→ **WHAT YOU WILL DO**
Please find all lines in the data that hold the string "content" and copy them.

→ **DATA EXTRACTS**

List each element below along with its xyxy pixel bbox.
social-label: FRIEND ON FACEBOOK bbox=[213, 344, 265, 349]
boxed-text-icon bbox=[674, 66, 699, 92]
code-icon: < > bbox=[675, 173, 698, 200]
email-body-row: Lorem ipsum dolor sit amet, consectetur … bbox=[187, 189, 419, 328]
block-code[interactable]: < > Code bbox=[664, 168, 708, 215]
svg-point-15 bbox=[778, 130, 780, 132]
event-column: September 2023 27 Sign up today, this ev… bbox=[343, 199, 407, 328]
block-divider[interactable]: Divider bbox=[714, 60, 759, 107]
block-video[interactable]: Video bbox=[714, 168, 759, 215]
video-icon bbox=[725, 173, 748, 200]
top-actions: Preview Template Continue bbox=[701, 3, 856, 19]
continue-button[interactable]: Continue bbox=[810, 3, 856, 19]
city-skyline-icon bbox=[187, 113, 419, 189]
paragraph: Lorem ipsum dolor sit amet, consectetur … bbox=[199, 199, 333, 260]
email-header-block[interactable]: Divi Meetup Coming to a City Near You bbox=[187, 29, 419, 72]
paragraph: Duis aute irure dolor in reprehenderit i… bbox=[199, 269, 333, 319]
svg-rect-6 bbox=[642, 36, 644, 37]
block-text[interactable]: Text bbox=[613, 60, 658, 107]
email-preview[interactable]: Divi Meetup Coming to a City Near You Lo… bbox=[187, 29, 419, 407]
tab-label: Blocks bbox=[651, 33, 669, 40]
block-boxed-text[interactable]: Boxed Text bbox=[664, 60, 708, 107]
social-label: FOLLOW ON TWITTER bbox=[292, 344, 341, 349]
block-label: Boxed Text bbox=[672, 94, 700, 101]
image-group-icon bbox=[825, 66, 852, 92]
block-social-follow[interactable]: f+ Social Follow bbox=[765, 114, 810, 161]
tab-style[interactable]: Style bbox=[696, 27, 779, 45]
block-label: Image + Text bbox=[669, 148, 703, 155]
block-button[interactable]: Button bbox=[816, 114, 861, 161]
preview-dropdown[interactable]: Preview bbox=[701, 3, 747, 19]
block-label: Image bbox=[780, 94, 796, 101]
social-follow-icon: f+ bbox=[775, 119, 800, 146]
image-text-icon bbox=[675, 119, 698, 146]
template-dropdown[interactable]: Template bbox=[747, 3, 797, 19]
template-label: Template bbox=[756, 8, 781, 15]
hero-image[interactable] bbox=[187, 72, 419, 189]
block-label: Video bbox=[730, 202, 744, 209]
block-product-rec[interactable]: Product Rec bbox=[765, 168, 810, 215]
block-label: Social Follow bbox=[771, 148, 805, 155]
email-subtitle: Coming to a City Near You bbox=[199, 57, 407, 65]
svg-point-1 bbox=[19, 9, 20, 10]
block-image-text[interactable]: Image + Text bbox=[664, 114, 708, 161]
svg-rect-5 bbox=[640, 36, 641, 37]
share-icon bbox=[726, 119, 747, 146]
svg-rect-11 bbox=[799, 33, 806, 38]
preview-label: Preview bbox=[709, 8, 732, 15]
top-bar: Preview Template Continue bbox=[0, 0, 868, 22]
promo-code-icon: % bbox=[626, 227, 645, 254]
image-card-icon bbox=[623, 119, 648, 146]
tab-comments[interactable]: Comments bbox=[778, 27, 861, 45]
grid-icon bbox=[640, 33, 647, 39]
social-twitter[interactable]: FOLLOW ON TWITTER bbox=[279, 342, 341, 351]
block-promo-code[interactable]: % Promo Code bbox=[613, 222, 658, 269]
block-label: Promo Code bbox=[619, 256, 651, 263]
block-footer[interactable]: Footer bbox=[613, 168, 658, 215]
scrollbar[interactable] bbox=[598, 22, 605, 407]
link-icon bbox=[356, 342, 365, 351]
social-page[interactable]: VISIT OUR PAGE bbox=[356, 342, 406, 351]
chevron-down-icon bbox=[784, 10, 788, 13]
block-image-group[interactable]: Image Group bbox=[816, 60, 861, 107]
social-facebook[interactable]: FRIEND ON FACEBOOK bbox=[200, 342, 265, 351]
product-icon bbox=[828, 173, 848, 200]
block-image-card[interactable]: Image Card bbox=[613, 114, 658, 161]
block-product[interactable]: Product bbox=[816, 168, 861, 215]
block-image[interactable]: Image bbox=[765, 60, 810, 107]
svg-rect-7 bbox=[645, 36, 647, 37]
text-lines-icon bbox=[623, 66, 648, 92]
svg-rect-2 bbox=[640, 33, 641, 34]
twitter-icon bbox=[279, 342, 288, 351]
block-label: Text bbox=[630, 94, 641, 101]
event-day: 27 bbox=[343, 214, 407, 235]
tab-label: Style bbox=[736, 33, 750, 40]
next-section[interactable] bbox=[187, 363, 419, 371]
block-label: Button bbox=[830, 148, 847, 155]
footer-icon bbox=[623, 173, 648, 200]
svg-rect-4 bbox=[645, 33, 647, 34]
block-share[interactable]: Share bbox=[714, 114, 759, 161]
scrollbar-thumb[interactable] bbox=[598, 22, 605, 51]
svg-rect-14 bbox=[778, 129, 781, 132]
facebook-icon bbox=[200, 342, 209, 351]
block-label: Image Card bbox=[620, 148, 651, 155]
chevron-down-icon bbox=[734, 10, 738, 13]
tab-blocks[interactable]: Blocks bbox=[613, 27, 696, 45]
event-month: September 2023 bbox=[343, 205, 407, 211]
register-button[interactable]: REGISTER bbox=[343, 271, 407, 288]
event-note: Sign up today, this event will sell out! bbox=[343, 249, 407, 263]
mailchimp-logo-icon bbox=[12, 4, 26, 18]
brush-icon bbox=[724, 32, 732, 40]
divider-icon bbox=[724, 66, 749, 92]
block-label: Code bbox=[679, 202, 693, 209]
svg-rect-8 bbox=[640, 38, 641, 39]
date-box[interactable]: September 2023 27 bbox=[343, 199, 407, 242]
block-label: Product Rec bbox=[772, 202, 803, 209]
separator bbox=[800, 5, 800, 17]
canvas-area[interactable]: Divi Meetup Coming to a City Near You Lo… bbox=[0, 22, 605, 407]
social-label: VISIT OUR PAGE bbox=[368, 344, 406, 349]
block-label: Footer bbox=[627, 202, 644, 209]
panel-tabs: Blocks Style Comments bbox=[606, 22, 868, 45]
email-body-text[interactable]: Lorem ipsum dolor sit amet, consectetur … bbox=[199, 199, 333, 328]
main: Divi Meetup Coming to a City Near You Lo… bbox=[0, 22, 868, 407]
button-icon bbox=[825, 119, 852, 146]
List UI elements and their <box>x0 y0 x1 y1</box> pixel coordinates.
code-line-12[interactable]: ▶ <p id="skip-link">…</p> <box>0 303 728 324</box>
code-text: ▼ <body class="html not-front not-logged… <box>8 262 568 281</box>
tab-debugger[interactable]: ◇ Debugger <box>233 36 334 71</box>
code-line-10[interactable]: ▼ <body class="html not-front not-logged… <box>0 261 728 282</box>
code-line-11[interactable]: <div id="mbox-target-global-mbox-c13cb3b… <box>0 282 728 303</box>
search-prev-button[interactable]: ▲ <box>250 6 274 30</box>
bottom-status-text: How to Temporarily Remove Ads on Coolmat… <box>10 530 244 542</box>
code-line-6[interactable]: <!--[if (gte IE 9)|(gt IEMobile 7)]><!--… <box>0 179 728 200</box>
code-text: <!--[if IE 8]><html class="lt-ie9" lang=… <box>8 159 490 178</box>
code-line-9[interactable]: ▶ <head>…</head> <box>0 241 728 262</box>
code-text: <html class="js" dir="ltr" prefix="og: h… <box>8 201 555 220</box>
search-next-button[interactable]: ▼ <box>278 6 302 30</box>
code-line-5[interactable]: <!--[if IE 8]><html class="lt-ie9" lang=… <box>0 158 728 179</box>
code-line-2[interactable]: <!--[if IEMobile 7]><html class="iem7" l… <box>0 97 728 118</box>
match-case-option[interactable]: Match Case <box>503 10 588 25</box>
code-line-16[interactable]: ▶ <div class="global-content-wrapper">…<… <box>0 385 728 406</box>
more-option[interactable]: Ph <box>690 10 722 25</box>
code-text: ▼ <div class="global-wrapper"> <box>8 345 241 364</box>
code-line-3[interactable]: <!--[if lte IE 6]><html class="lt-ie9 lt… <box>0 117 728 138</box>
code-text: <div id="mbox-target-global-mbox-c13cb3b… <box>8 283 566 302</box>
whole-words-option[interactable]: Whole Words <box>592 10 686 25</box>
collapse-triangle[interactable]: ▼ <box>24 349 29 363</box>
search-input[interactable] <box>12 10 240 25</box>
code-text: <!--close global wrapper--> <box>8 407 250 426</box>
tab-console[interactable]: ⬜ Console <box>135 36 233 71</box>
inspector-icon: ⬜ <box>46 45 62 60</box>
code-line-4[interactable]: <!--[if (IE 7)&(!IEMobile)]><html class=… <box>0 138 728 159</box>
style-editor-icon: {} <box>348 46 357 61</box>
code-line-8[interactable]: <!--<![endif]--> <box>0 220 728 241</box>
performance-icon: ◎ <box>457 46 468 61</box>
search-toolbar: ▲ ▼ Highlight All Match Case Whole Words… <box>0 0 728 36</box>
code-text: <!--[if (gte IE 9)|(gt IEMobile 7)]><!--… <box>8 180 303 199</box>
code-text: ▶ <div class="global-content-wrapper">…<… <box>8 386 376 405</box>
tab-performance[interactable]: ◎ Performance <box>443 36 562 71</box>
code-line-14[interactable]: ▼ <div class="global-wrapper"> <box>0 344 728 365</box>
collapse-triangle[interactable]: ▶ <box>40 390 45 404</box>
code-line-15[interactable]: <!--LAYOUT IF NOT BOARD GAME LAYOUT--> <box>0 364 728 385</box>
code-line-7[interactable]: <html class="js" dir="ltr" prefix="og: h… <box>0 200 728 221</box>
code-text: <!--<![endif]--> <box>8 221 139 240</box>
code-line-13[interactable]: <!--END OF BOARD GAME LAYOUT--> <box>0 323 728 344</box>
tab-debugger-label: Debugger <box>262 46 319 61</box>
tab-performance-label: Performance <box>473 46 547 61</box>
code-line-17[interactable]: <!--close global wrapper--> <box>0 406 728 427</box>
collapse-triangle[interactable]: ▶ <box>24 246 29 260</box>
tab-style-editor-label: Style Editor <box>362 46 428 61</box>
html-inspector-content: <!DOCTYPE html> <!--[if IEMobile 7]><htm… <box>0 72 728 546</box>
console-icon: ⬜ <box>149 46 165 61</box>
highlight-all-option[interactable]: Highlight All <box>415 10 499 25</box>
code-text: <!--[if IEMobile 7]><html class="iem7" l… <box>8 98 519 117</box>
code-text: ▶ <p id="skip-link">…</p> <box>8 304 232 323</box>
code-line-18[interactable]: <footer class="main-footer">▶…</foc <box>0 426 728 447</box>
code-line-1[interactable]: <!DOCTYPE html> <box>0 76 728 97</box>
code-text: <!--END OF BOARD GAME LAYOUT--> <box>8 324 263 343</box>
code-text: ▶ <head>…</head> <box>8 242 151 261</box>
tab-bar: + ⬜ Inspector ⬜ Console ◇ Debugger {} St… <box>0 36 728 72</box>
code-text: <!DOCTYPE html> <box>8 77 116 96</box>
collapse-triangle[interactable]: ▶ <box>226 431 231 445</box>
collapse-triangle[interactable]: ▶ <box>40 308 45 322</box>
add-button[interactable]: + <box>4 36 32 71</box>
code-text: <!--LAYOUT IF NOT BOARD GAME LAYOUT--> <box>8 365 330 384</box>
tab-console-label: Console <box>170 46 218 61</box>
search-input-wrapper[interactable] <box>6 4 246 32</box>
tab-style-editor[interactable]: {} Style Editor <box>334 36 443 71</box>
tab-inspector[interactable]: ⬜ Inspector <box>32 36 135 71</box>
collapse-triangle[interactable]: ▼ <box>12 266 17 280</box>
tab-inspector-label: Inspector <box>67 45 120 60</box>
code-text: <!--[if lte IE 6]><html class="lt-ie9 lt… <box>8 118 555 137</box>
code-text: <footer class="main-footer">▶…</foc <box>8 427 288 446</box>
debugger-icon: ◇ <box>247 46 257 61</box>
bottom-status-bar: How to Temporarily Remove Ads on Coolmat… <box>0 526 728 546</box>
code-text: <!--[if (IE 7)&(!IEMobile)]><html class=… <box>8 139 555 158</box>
==
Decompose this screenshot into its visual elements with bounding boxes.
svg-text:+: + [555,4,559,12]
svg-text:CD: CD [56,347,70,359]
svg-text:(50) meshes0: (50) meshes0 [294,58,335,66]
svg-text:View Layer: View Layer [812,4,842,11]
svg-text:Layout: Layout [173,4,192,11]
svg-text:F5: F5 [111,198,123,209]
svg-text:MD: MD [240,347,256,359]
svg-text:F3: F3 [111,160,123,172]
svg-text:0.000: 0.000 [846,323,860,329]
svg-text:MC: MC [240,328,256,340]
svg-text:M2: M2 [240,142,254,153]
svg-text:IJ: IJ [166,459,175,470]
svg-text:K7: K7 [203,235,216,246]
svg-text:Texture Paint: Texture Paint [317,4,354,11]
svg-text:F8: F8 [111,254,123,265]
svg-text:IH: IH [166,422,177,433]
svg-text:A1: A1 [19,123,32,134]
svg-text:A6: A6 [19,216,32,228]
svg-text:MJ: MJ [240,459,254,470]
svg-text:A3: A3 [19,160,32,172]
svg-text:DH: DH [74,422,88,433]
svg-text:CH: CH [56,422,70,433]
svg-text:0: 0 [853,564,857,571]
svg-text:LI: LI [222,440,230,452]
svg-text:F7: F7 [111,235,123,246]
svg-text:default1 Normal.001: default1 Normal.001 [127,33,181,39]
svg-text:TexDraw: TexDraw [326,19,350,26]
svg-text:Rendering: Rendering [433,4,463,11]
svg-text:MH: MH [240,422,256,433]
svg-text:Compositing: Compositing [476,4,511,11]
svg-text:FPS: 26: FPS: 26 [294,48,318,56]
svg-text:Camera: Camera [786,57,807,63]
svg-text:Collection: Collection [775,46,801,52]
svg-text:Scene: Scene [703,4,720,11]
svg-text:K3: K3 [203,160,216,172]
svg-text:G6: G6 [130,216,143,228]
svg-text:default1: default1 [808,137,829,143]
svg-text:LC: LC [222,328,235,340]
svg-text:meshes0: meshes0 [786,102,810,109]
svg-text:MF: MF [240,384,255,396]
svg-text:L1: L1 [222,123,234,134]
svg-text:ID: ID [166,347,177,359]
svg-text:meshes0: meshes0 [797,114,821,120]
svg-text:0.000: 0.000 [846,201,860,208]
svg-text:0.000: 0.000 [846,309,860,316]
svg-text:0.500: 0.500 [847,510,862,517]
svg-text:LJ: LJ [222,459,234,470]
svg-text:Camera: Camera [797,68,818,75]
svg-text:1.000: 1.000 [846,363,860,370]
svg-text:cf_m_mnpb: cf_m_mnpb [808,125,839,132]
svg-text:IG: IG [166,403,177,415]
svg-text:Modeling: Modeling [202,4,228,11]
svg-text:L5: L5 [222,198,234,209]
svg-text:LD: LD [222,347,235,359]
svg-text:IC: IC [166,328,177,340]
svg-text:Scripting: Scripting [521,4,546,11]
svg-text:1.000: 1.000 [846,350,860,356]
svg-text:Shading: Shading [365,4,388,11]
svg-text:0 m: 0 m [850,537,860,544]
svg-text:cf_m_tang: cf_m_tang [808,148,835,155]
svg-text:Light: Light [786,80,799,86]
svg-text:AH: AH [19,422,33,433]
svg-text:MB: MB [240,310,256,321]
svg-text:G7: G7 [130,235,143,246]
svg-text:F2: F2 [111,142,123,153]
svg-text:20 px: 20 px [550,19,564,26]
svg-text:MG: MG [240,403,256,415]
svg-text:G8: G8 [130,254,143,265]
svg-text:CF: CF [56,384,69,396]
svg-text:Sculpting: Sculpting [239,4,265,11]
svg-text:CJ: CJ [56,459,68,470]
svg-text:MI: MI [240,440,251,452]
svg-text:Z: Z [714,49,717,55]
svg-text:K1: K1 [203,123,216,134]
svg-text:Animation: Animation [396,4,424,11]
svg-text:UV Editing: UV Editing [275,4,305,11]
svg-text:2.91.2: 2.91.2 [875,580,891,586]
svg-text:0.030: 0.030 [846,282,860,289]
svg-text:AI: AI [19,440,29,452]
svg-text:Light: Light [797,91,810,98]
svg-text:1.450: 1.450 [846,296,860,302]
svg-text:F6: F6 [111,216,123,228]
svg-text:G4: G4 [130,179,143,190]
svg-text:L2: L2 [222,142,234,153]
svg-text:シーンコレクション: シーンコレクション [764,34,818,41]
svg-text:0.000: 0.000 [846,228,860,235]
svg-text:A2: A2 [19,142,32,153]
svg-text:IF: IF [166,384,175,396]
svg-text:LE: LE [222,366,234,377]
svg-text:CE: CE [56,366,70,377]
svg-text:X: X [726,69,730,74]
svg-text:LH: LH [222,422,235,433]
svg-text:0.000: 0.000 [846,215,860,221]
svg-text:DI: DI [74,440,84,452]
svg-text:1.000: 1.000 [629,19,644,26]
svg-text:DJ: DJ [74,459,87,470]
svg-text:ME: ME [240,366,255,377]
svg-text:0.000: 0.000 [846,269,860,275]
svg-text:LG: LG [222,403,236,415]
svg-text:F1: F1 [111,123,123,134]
==
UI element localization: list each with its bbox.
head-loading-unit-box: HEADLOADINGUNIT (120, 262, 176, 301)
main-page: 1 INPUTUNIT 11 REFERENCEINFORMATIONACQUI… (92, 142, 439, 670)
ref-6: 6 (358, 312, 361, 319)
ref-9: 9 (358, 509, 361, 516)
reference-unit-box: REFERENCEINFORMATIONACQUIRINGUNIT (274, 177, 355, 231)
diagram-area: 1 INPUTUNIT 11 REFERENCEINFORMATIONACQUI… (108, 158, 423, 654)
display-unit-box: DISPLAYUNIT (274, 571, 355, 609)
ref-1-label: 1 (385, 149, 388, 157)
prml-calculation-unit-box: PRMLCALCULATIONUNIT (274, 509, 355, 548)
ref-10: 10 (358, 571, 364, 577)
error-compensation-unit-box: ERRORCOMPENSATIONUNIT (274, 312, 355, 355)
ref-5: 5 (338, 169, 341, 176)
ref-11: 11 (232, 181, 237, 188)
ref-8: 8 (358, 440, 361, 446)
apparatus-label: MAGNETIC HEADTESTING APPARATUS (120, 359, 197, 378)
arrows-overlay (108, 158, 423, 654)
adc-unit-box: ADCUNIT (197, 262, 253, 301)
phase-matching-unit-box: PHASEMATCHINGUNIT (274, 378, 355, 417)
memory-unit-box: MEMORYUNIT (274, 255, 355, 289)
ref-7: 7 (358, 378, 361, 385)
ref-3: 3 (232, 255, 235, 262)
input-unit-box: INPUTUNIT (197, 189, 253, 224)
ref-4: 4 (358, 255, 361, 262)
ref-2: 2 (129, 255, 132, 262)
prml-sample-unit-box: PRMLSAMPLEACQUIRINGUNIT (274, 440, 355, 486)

→ **OUTPUT FOR THIS EXERCISE**
code-line-16[interactable]: ▶ <div class="global-content-wrapper">…<… <box>0 385 728 406</box>
code-text: ▶ <div class="global-content-wrapper">…<… <box>8 386 376 405</box>
html-inspector-content: <!DOCTYPE html> <!--[if IEMobile 7]><htm… <box>0 72 728 546</box>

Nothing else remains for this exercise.